Matter of Evans v Evans |
2020 NY Slip Op 05206 |
Decided on September 30, 2020 |
Appellate Division, Second Department |
Published by New York State Law Reporting Bureau pursuant to Judiciary Law § 431. |
This opinion is uncorrected and subject to revision before publication in the Official Reports. |
Decided on September 30, 2020 SUPREME COURT OF THE STATE OF NEW YORK Appellate Division, Second Judicial Department
ALAN D. SCHEINKMAN, P.J.
JOHN M. LEVENTHAL
ROBERT J. MILLER
PAUL WOOTEN, JJ.
2019-09088
(Docket No. F-11844-18)
v
Lance Evans, appellant.
Barnes, Iaccarino & Shepherd, LLP, Elmsford, NY (Giacchino J. Russo of counsel), for appellant.
DECISION & ORDER
In a proceeding pursuant to Family Court Act article 4, the father appeals from an order of the Family Court, Westchester County (Rachel Hahn, J.), dated June 20, 2019. The order denied the father's objections to so much of an order of the same court (Michele Reed Bowman, S.M.) dated March 20, 2019, as, after a hearing and upon findings of fact dated March 20, 2019, inter alia, in effect, granted the mother's petition for child support and directed him to pay child support in the sum of $579 per week.
ORDERED that the order dated June 20, 2019, is affirmed, without costs or disbursements.
In October 2018, the mother commenced this proceeding against the father, seeking child support for their three children. After a hearing, in an order dated March 20, 2019, the Support Magistrate, inter alia, in effect, granted the mother's petition and directed the father to pay child support in the sum of $579 per week. The father filed objections to the Support Magistrate's order. In an order dated June 20, 2019, the Family Court denied the father's objections. The father appeals.

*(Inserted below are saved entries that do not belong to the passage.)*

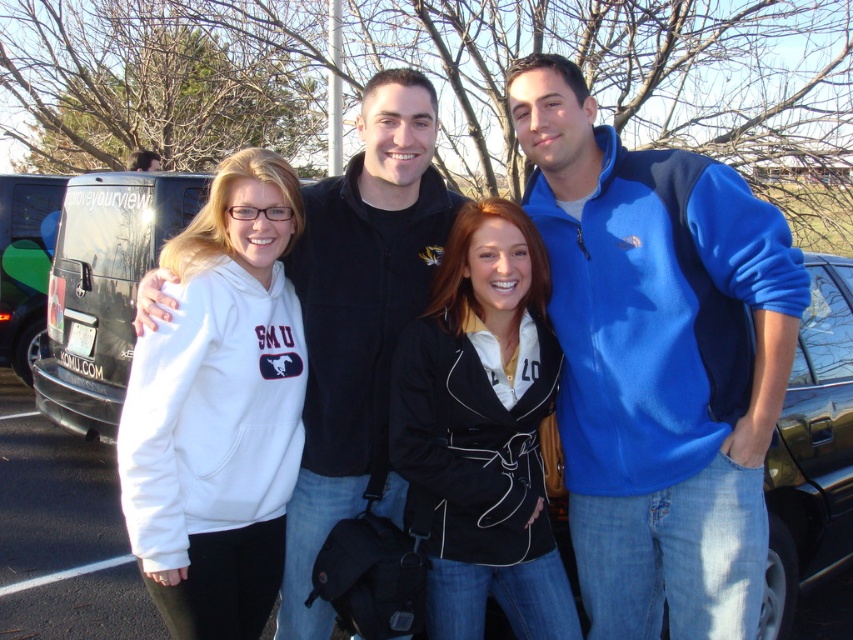 Does white fleece hoodie at left lie in front of green matte van at left?

Yes, white fleece hoodie at left is closer to the viewer.

Can you confirm if white fleece hoodie at left is positioned below green matte van at left?

Yes.

Is point (258, 618) positioned in front of point (57, 209)?

Yes, point (258, 618) is in front of point (57, 209).

Where is `white fleece hoodie at left`? white fleece hoodie at left is located at coordinates (219, 410).

Does white fleece hoodie at left have a lesser height compared to black glossy car at right?

Yes.

Measure the distance between white fleece hoodie at left and camera.

A distance of 7.78 feet exists between white fleece hoodie at left and camera.

Is point (247, 173) positioned in front of point (846, 509)?

Yes, point (247, 173) is in front of point (846, 509).

Locate an element on the screen. white fleece hoodie at left is located at coordinates (219, 410).

Is point (836, 289) closer to viewer compared to point (16, 244)?

Yes, it is.

Describe the element at coordinates (811, 451) in the screenshot. I see `black glossy car at right` at that location.

Describe the element at coordinates (811, 451) in the screenshot. I see `black glossy car at right` at that location.

In order to click on black glossy car at right in this screenshot , I will do `click(811, 451)`.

"'The level of child support is determined by the parents' ability to provide for their children rather than their current economic situation'" (Matter of Grace v Amabile, 181 AD3d 602, 603, quoting Matter of Bustamante v Donawa, 119 AD3d 559, 559-560). "'A court need not rely upon a party's own account of his or her finances, but may impute income based upon the party's past income or demonstrated future potential earnings'" (Matter of Grace v Amabile, 181 AD3d at 603, quoting Matter of Rohme v Burns, 92 AD3d 946, 947). "'The court may impute income to a party based on their employment history, future earning capacity, educational background, or money received from friends and relatives'" (Matter of Grace v Amabile, 181 AD3d at 603, 604, quoting Matter of LoCasto v Chiofolo, 89 AD3d 847, 848). "A support magistrate 'is afforded considerable discretion in determining whether to impute income to a parent,' and we accord great deference to credibility determinations of the support magistrate, who is in the best position to assess the credibility of the witnesses and the evidence proffered" (Matter of Grace v Amabile, 181 AD3d at 604, quoting Matter of Julianska v Majewski, 78 AD3d 1182, 1183). "[I]f the statutory formula 'yields a result that is unjust or inappropriate,' the court 'can resort to the [Family Court Act § 413(1)(f)] factors and order payment of an amount that is just and appropriate'" (Alliger-Bograd v Bograd, 180 AD3d 975, 979, quoting Bast v Rossoff, 91 NY2d 723, 729; see Brady v Bounsing-Brady, 131 AD3d 1189, 1190-1191).
We agree with the Family Court's denial of the father's objections to the Support Magistrate's order. The Support Magistrate's determination to impute to the father his 2017 adjusted gross income, rather than rely on his 2018 adjusted gross income as reported, and the monthly contributions made to the father by his friend was based on credibility determinations and supported by the record, and thus should not be disturbed (see Matter of Grace v Amabile, 181 AD3d at 603; Klein v Klein, 178 AD3d 802, 803-804; Zappin v Comfort, 155 AD3d 497, 499; Volkerick v Volkerick, 153 AD3d 885, 886). Furthermore, the Support Magistrate's determination that the sum of $419 per week under the Child Support Standard Act (Family Ct Act § 413; hereinafter CSSA) guidelines was unjust and inappropriate in light of the needs of the household, the father's $350,000 personal injury settlement, the mother's debts and previous financial struggles, and the enhanced standard of living the children would have enjoyed had the household remained intact, was supported by the record and an adequate statement of the reasoning for deviating from the CSSA guidelines (see F.L. v J.M., 173 AD3d 428, 430; Turret v Turret, 147 AD3d 467, 468; Matter of Geller v Geller, 133 AD3d 599, 601; cf. Kashman v Kashman, 147 AD3d 1034, 1036).
The father's remaining contentions are without merit.
SCHEINKMAN, P.J., LEVENTHAL, MILLER and WOOTEN, JJ., concur.